"Then I saw another sign in heaven, great and amazing, seven angels with seven plagues, which are the last, for with them the wrath of God is finished."
(Revelation 15:1)
In Revelation, there’s continuing prophetic layering as the Apostle gives us new snapshots in the massive tapestry of the world between the first and second advents of Christ. His concern is not to give us a chart or a chronological timeline; rather, John wants us to consider from various angles and multiplied experiences of the people of God, that the sovereign Lord is moving every detail of human history toward the grand culmination of the eternal reign of His Son. In that reign, the redeemed will find eternal rest and worship while the unbelieving will face eternal wrath.
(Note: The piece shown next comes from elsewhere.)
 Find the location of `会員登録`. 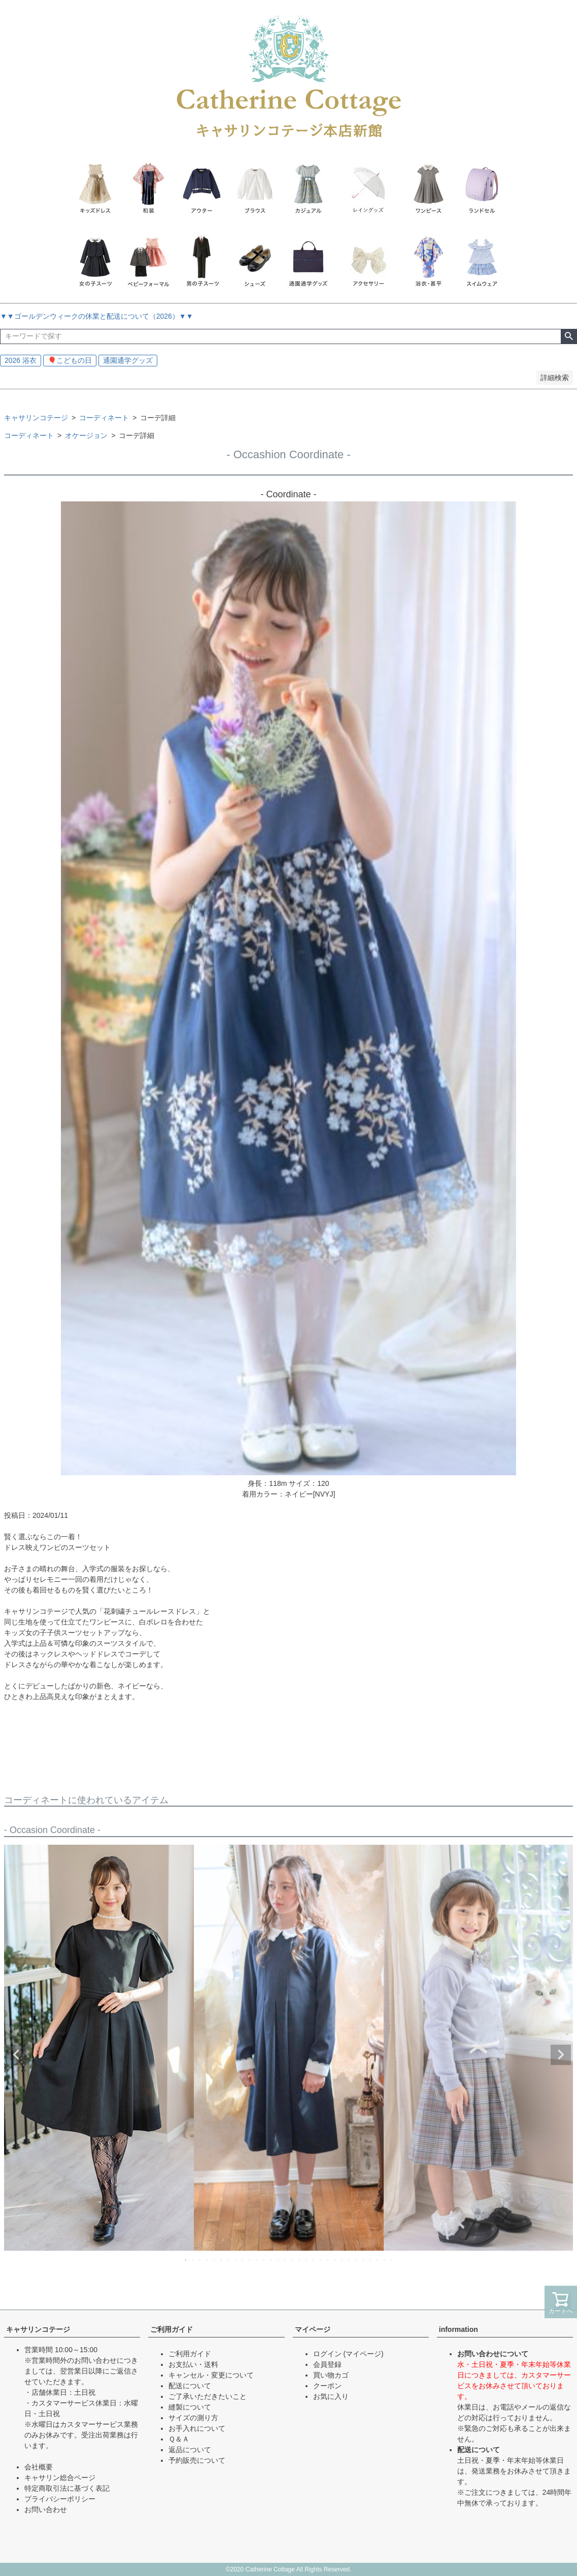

God’s wrath unfolds at various stages throughout humanity until the final assize when His judgments are complete. That’s what John aims for in the prophetic language of the seven bowls. This great sign pictures “seven angels who had seven plagues, which are the last, because in them the wrath of God is finished.” We’ve already noted how the end of the seven seals (6:12-17; 8:1) and seven trumpets (11:15-19) bring us to the culmination of judgment shown by the great harvest in 14:14-20. The bowls of wrath do the same with language borrowed from Exodus 7-15. He intends to help us grasp the finality of judgment by what the Lord did to Egypt plague by plague until the last plague. The plagues in Egypt, then, are the type of which the last plagues are the antitype. Since the disciples viewed the “last days” as that period from Christ’s ascension to His return, therefore, the bowl plagues would extend throughout the course of the latter-day period, from Christ’s first to second coming. The full portrait of God’s wrath will be finished when all the bowl visions have been painted on the heavenly canvas. Then “the wrath of God is finished,” brought to the grand conclusion planned before the foundation of the world.